Who’d a thunk it – a company that makes solar panels is facing production problems because it can’t get enough electricity, according to the Idaho Business Review.

Pocatello is looking forward to Hoku Materials’ $390 million polysilicon plant to bring jobs, boost the tax base and spin off other companies.

The problem is that, once again, Idaho Power can’t ante up electricity, putting Hoku in a bind because it needs about as much energy as Micron (around 80 megawatts).

“Those sized customers come along seldom for us,” Ric Gale, Idaho Power’s vice president of regulatory affairs, told the IBR. “So they created some challenges.”

These sized customers come around every few years, actually.
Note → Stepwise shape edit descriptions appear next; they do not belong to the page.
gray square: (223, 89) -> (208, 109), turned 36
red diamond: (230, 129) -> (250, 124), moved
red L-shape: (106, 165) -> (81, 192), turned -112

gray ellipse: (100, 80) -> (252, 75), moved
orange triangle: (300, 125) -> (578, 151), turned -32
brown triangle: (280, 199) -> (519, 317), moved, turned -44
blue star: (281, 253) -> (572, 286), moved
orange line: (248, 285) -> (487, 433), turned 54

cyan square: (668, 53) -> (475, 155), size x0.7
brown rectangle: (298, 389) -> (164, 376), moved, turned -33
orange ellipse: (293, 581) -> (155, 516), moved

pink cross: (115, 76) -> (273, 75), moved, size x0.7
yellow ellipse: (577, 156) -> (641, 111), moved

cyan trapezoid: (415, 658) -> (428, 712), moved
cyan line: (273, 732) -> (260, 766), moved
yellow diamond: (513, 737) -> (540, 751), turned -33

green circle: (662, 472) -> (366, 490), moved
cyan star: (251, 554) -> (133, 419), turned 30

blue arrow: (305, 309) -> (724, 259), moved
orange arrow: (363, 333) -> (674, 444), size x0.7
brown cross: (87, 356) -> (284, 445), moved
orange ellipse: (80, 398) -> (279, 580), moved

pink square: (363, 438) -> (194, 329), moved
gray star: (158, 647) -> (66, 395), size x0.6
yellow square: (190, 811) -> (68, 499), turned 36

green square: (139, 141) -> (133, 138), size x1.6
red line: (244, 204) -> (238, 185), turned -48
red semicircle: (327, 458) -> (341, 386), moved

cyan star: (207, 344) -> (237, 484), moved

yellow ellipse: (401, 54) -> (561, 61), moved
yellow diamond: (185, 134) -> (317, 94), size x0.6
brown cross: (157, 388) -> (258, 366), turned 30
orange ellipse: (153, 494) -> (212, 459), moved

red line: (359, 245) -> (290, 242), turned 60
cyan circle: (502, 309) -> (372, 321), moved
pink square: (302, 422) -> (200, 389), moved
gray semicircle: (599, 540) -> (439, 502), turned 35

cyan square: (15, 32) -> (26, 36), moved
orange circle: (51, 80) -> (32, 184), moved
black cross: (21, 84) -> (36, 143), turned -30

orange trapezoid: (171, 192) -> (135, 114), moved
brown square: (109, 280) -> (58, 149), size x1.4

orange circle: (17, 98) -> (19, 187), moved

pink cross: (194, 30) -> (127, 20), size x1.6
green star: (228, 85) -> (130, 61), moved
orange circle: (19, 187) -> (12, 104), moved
The Statesman reported that two large prospective employers in 2007 said no to the Treasure Valley and took with them more than 2,000 potential jobs, mainly because Idaho Power couldn’t supply power.

Idaho Power is looking at buying electricity out-of-state, but still has no plans for an in-state base load generation plant, instead hoping other producers can come up with 300 megawatts. To its credit, IP is also working on adding transmission capacity, which is in very short supply. Several wind and geothermal projects have gone up in Idaho recently, but that power is heading out-of-state.

Disclosure: one of my clients is Alternate Energy Holdings Inc. , which is proposing to build a large advanced nuclear reactor in Elmore County. I’m sure AEHI would be happy to sell affordable power for Idaho industries and we look forward to meeting that demand.